Dá-o à Teresa, a gata borralheira, ao menino que não podia fazer nada, ao outro a quem disse que «qualquer dia é um dia bom», ao Pedro da herança, ao que procura «o meu Pai novo?», à Marta, a escolhida, ao que joga a lenga-lenga do «Um-do-li-tá, porque é que alguém me quererá?», ao que aprende sobre coisas especiais, ao Rui e aos Ruis, à Sofia dos ângulos, ao pai que amolava tesouras…

E dá-o ao «Magistrado, de sorriso a colorir a toga pesada» que «perguntava ao novo Pai se sabia que o dia em que levava aquele filho para casa era o dia em que o Papa fazia anos», ao «novo Pai, com o olhar a acompanhar as correrias do filho» que «respondia que não, com os lábios» e que «com a expressão, declarava que o que sabia era que nesse dia o seu mundo tinha ficado muito mais luminoso!».

E as lágrimas da Olga, tão perto dos seus olhos, «eram tão ácidas como as daqueles dias em que ainda estava em casa».

Olga sabe que lá fora o vento uiva uma melodia triste, demasiado repetitiva para ser levada a sério.

*

5. Sobre ela, direi:

Desde 1990, exerce funções em Psicologia, Psicoterapia clínica (crianças e adultos); é Directora do Departamento de Emergência Social da Fundação CEBI; Faz parte da Direcção e Coordenação da Casa de Acolhimento Residencial para Crianças; Faz a Coordenação e a Articulação com os Tribunais de Família e Menores, Instituto Segurança Social,I.P. e outros Organismos, na elaboração, implementação e acompanhamento de Projectos de Vida das Crianças; Faz Intervenção psicossocial com Famílias, acompanhamento Psicológico de Crianças, estudo, elaboração de Projecto de Vidas e Encaminhamentos para Adopção; Colabora com a Comissão Nacional de Protecção de Crianças e Jovens em Risco, gestão e Orientação Técnica de Equipa Multidisciplinar e gestão dos Recursos Humanos do Departamento; De 2005 a 2011, foi presidente da CPCJ de Vila Franca de Xira; Escreveu vários artigos temáticos nos meios de Comunicação Social e nos órgãos de Comunicação da Fundação CEBI; 1 Livro temático (âmbito da Adopção); Participação nas Colectâneas de Poesia – “Viola Delta” e “ No Mundo da Lua, de Ed.“ Lua de Marfim”; Autora das letras do disco “Acaso”.

6.      Ela sabe que as horas são uma só e cada dia é o mesmo.

Dobra a roupa da vida, peça por peça, como o fazia nos tempos do aconchego.

Estende-nos a mão dorida para que a apertemos, escondendo lá dentro mil abraços que distribui à saciedade.

Pensa erradamente que o comboio do seu sonho foi embora do seu sonho sem nunca ter chegado.

Faz de tudo para nos arredondar o sorriso.

Bate de frente com a verdade.

Acredita que através do olhar qualquer pensamento pode matar.

Sossega-se nos murmúrios que são aos milhares e que atropelam o sentido estrito das palavras, das suas palavras.

Beija o frio do azul matinal e o cinzento improvável das noites que venera.

Vive aprisionada nos caprichos de um corpo poema.

Pensa que não percebe de que lado está o futuro.

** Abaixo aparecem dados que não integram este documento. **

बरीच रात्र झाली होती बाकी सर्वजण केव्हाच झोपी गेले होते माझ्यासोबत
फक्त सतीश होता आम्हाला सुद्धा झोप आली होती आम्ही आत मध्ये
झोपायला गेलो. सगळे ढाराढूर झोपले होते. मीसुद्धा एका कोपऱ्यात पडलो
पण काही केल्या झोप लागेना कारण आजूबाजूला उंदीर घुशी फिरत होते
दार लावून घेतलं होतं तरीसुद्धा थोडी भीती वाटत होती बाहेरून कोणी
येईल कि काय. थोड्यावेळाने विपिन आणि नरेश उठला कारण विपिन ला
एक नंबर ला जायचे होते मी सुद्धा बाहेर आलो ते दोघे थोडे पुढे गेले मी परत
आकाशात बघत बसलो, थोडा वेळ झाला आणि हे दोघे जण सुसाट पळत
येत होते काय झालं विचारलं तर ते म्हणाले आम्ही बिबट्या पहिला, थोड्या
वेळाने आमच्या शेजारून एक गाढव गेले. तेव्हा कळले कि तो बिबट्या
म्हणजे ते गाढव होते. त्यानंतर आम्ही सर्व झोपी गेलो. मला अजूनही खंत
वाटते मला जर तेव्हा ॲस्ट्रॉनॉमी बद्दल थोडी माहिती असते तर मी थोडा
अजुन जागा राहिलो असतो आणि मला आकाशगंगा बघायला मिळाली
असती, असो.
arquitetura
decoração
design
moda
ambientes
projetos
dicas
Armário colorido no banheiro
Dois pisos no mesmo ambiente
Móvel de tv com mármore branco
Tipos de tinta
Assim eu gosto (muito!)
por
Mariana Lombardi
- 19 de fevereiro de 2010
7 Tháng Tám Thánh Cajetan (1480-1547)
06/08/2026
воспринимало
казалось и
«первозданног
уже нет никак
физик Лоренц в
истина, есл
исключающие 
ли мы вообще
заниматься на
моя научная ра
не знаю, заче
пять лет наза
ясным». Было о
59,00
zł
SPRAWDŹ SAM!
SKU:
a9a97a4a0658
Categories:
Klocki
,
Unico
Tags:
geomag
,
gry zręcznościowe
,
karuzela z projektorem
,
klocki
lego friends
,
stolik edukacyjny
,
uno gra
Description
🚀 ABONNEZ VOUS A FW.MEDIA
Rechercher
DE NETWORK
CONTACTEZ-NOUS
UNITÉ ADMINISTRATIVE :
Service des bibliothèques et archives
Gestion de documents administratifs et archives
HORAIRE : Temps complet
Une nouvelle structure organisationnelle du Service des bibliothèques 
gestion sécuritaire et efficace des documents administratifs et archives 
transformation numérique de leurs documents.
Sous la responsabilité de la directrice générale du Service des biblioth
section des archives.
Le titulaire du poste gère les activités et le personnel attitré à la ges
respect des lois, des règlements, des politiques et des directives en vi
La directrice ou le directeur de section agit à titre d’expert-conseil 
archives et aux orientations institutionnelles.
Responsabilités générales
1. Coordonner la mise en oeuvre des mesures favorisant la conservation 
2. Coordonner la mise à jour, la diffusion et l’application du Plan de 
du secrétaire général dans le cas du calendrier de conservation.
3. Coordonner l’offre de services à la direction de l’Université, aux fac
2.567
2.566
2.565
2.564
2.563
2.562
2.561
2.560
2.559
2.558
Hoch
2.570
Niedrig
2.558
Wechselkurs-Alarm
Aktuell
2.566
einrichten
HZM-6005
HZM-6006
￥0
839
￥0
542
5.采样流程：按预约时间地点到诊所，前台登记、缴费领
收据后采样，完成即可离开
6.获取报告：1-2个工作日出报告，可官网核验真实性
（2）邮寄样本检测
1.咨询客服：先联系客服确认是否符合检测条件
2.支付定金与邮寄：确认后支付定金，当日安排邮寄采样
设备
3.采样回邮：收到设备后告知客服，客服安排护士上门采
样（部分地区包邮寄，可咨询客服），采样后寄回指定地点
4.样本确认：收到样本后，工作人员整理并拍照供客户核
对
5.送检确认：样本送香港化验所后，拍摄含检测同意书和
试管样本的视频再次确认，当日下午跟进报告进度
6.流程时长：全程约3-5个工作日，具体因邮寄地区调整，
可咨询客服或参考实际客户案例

Escorre-lhe a tinta pelos dedos e dança livre pelas texturas do papel.

Sabe que a palavra, a sua palavra, é um projéctil que atravessa os despojados que canta em mil odes.

Acredita que na verdade escreve-se sempre a fantasia.

Vive as manhãs de Inverno que existem perdidas no meio do Verão.

Sabe, afinal, que já ninguém corta um dedo a repor uma corrente de bicicleta.

Mira os dias que são de noite por quantas luas forem paridas.

*

7. Estas histórias são fruto do seu trabalho na IPSS CEBI (Fundação para o Desenvolvimento Comunitário de Alverca) e estão à venda na dita Fundação, podendo ser adquirido online, por telefone ou presencialmente.

A sua autora sabe que, lá fora, o vento uiva uma melodia triste, demasiado repetitiva para ser levada a sério.

É que, sabem, esta dona do silêncio continua a venerar palavras!

E a amar crianças!

*

Leiam este livro.

Estes silêncios.

E estas crianças.

Para que nunca mais vos larguem…

* Os jesuítas em Portugal assumem a gestão editorial do Ponto SJ, mas os textos de opinião vinculam apenas os seus autores.